Не понимаю. Кто эта девушка, умеющая растаять в воздухе?
Через три мучительных часа
Я слышу голоса и сворачиваю в переулок.
Кто ты такая? Откуда такая симпатичная? – С десяток женщин окружают ее. – И где же твои волосы? – Дергают. Пихают. – Постригла по обету? – Щиплют. Тычут кулаками. – Или тебе их обрезали за беспутство? – Плюют ей в лицо.
Прекратите! – кричу я.
Хо-хо-хо, – ухают они хором. – Вот и принц явился. – Смеются и улюлюкают. – Давай, спасай свою шлюху!
Я расталкиваю женщин и заключаю Майю в объятья. Она вся дрожит, как новорожденный козленок. Зубы звонко стучат, как стеклянные колокольчики на ветру. Она смотрит мне в глаза и в следующий миг заливается слезами.
Сумерки
Мы переступаем порог с последними лучами солнца. Как бы я хотел, чтобы они стали нашим щитом. Чтобы укрыли от гнева, который на нас неминуемо обрушится. Мы с Майей останавливаемся в прихожей. У аммы побагровело лицо. Взгляд обещает бурю.
Сейчас я тебе все объясню, – начинаю я.
Что-то не верится, – говорит она.
Мы не виноваты.
Неужто, Сандип?
В воздухе повисает непрозвучавший вопрос: А КТО ЖЕ ТОГДА?
Майя кланяется амме, подхватывает подол сари и начинает
медленно подниматься по лестнице. Каждый ее шаг —
признание вины.
Я.
ВИНОВАТА.
ВО.
ВСЁМ.
Амма
Все вышло так, как я говорила, Сандип. Я сразу поняла, что с Майей нам не сладить.
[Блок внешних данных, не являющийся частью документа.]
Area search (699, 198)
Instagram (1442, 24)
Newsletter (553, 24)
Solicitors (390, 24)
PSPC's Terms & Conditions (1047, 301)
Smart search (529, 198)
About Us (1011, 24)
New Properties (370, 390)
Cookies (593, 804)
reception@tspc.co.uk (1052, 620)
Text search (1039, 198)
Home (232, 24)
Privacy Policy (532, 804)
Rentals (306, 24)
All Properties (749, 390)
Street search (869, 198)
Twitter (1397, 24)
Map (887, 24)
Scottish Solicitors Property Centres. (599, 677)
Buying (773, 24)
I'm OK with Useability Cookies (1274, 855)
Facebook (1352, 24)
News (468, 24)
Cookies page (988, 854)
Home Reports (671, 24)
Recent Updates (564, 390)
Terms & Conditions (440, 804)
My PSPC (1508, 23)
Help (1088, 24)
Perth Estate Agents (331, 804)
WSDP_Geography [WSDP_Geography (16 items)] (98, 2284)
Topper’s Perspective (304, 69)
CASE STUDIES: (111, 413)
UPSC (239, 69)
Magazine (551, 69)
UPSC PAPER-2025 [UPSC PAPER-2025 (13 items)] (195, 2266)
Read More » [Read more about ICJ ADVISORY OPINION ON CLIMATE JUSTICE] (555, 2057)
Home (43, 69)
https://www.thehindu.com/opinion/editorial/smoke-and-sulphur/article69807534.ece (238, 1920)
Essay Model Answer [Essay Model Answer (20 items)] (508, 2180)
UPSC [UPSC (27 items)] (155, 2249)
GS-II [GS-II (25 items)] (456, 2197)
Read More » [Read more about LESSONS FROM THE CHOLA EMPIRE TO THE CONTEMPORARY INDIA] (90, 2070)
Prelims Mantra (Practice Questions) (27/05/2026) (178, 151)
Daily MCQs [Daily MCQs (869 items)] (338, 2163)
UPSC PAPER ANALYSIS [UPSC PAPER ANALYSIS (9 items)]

Но она же не виновата, что здешние женщины такие злые и невежественные!
Даже если так. Люди в городе сплетничают. Обсуждают нас. Нашу семью! Им любопытно, кто мы на самом деле такие. Есть ли у нас секреты? Что это за существо по имени Майя? Да, скажи мне, Сандип, кто она такая?
Понятия не имею! Откуда мне знать?
Я же вижу, как ты всё записываешь в блокнот. Тебе наверняка есть что сказать.
Амма, мои записи касаются только меня. И больше никого!
Прекрасно, Сандип. Возись с ней и дальше, если хочешь. Но больше никаких праздных прогулок. Тоже мне принцесса. С завтрашнего дня она помогает мне по дому. За служанку мне ее выдавать легче, чем за родственницу.
Помогает по дому? Ты на ее руки посмотри. Она ими в жизни не работала!
Ты и к касте-то никакой не принадлежишь, а туда же: мол, труд унижает. Наслушался, что Бариндра несет про Махатму Ганди и бесклассовое общество! Она будет помогать мне со стиркой. А если женщинам ее касты совсем уж не пристало стирать, она, будь уверен, как-нибудь даст об этом знать.
Но так нельзя! Женщины ее замучают. Пита тебе не позволит.
Все он позволит. Когда ему что-то приходит в голову, он любит проверить это на деле. Вот с помощью Майи он и проверит свои идеи о сострадании и терпении.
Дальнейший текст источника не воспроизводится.